I was freaking out. So I did what I do best when I am freaking out; I went to the food court to get some comfort food. We usually were put up at the adjacent airport hotel for work, so dinners after our flights were always spent at the airport. The small food court next to the one and only Starbucks in the airport had a variety of food offerings, and that included a ‘pick and mix’ stall similar to the economical rice/ nasi padang stalls in the hawker centres in Singapore. I love their pan fried salmon with steaming hot rice and miso soup. It was simple, familiar and comforting.. which was what I needed most then.
Eventually, I decided to go for my very last cost-effective option. Staff travel. Again. You must think I’ve gone completely mad for revisiting the option that screwed me over in the first place, but I wasn’t going to go back to Jetstar. There were other airlines I could enjoy staff rates, this time I went straight to ANA’s check in counter to enquire the availability because the numbers on the portal didn’t look promising.
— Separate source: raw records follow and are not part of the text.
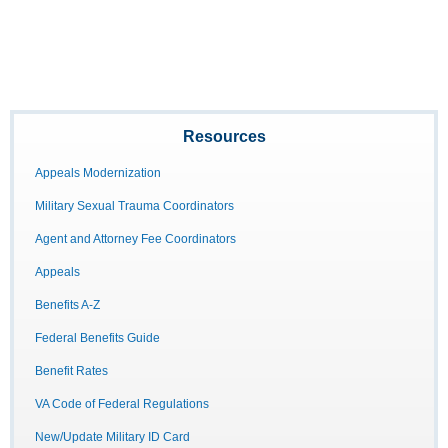
Resources
Appeals Modernization
Military Sexual Trauma Coordinators
Agent and Attorney Fee Coordinators
Appeals
Benefits A-Z
Federal Benefits Guide
Benefit Rates
VA Code of Federal Regulations
New/Update Military ID Card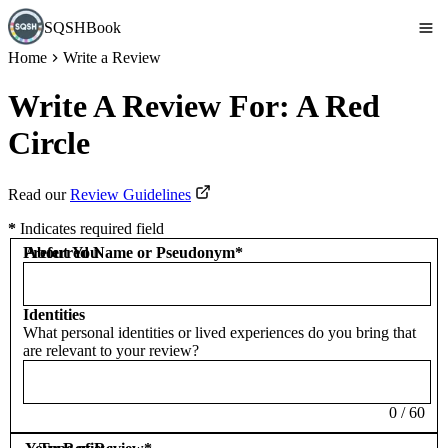
SQSHBook
Home
Write a Review
Write A Review For:
A Red
Circle
Read our
Review Guidelines
*
Indicates required field
Preferred Name or Pseudonym
About You
*
Identities
What personal identities or lived experiences do you bring that
are relevant to your review?
0
/
60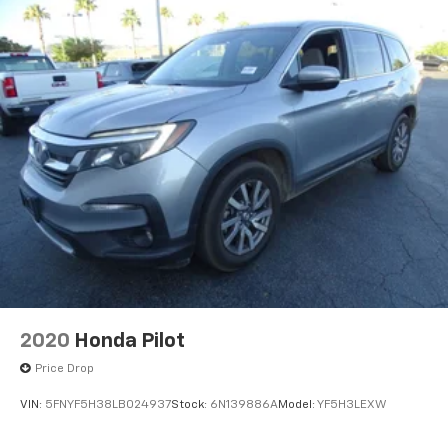
2020
Honda Pilot
Price Drop
VIN:
5FNYF5H38LB024937
Stock:
6N139886A
Model:
YF5H3LEXW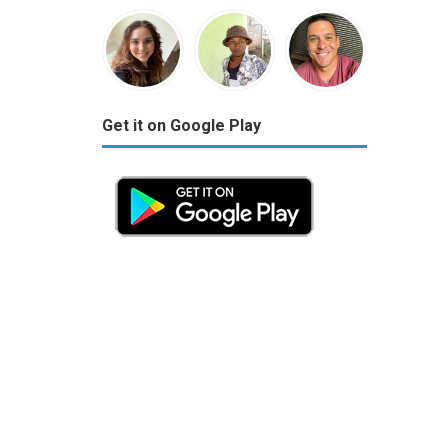
Get it on Google Play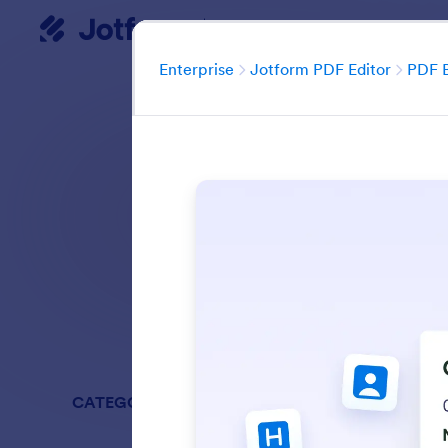
Enterprise
Dialog start
Enterprise
Jotform PDF Editor
PDF B
Easily edit PDFs wi
Search in all Fe
CATEGORIES
Enterprise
After a long, frustrating conversation with a check in staff who didn’t understand what I was asking: I asked if the flight from Osaka to Tokyo was full and if I booked it on a non-confirmed staff ticket, will I get bumped off like I had with Jetstar. Okay, not really. But you get the point. I finally took a leap of faith and booked a ticket, went back to the check in counter and had my bag checked!
FINALLY. I could sink my tired ass down on the lounge chairs and count my blessings.
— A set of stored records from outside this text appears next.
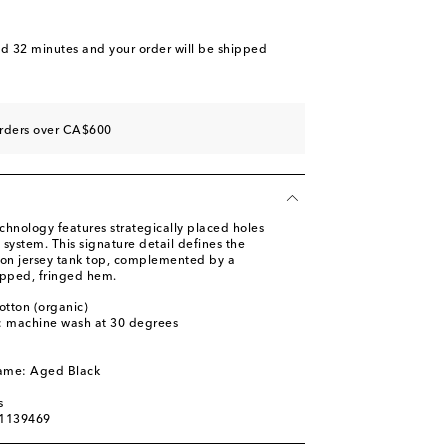
nd 32 minutes
and your order will be shipped
orders over CA$600
chnology features strategically placed holes
 system. This signature detail defines the
tton jersey tank top, complemented by a
opped, fringed hem.
otton (organic)
s: machine wash at 30 degrees
l
name: Aged Black
s
01139469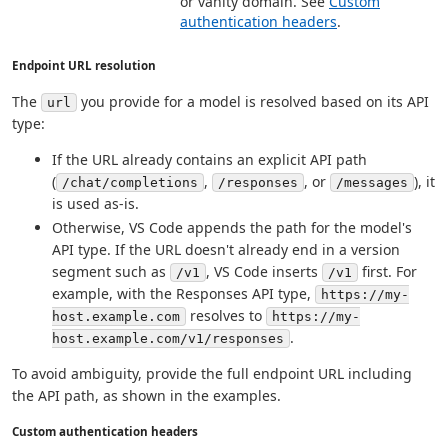
or vanity domain. See
Custom
authentication headers
.
Endpoint URL resolution
The
you provide for a model is resolved based on its API
url
type:
If the URL already contains an explicit API path
(
,
, or
), it
/chat/completions
/responses
/messages
is used as-is.
Otherwise, VS Code appends the path for the model's
API type. If the URL doesn't already end in a version
segment such as
, VS Code inserts
first. For
/v1
/v1
example, with the Responses API type,
https://my-
resolves to
host.example.com
https://my-
.
host.example.com/v1/responses
To avoid ambiguity, provide the full endpoint URL including
the API path, as shown in the examples.
Custom authentication headers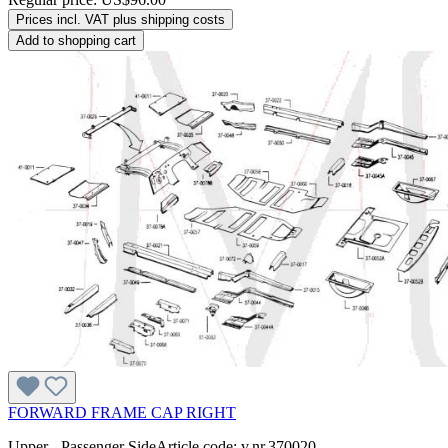
Prices incl. VAT plus shipping costs
Add to shopping cart
FORWARD FRAME CAP RIGHT
Upper - Passenger SideArticle code: v.nr.370020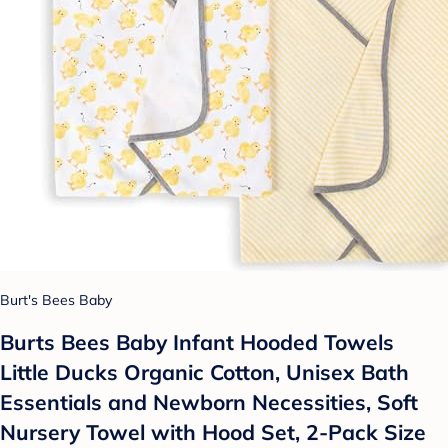
Burt's Bees Baby
Burts Bees Baby Infant Hooded Towels
Little Ducks Organic Cotton, Unisex Bath
Essentials and Newborn Necessities, Soft
Nursery Towel with Hood Set, 2-Pack Size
The flight turned out to be half full and it was a seamless journey to Tokyo, except for one huge air pocket. We got into Haneda airport after 10-minute delay and I ran to grab my bag, praying that the shuttle bus to Asakusa was still available. NOPE, the last bus departed FIVE freaking minutes ago. I give up. I texted Manabu-san who was waiting at Tokyo station for me that I was finally coming.
They waited at the one exit I was familiar with, the Yaesu South Entrance and I couldn’t get it any more wrong than how the rest of my day had been. I spied Ummar and Manabu-san amongst the crowd after coming out of the station. I broke into a run and jumped on Ummar’s back, forgetting I had a fat bag in front of me that wasn’t exactly very soft. Probably killed his back for an hour. Ooops, sorry. But I’ve never been so damn happy to see them!
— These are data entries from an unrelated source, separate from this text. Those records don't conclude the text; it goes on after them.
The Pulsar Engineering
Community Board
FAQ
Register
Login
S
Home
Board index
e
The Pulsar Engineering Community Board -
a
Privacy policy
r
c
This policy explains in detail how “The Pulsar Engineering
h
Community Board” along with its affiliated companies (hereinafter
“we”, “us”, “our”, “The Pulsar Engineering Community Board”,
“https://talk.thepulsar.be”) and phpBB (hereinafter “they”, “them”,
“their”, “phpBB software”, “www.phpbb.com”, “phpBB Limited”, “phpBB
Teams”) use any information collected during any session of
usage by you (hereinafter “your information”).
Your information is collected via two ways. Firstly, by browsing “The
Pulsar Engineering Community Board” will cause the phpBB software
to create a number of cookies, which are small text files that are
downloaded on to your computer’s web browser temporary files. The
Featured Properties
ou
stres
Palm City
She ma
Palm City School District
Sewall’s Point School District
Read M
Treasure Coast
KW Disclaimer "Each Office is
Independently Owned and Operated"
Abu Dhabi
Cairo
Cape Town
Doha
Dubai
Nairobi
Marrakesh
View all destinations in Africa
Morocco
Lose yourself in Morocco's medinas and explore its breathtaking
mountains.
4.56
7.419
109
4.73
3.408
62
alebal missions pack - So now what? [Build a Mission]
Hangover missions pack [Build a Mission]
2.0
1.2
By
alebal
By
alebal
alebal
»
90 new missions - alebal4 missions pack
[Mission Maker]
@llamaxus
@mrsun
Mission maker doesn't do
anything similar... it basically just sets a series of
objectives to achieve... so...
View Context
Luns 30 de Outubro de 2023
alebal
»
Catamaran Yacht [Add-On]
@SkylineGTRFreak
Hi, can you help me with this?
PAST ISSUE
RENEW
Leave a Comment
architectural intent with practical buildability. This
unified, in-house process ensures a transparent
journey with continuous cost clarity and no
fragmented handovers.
Calculating my travel costs after the trip, I saved maybe 100 SGD from not purchasing the Japan Rail Pass. But if I wasn’t fortunate enough to utilise my staff travel benefits, I would have blown that 100 dollars and some. If you still have reservations about buying the JR Pass, plan your routes carefully. There are other lines that do not come under the JR pass coverage, but trust me.. if you’re in big cities like Tokyo and Osaka and even Fukuoka, you’ll need to get on a JR train at least twice a day. Plus, I’m not sure majority of you have the luxury of staff travel like I did. So please, please, don’t think twice. Just get it.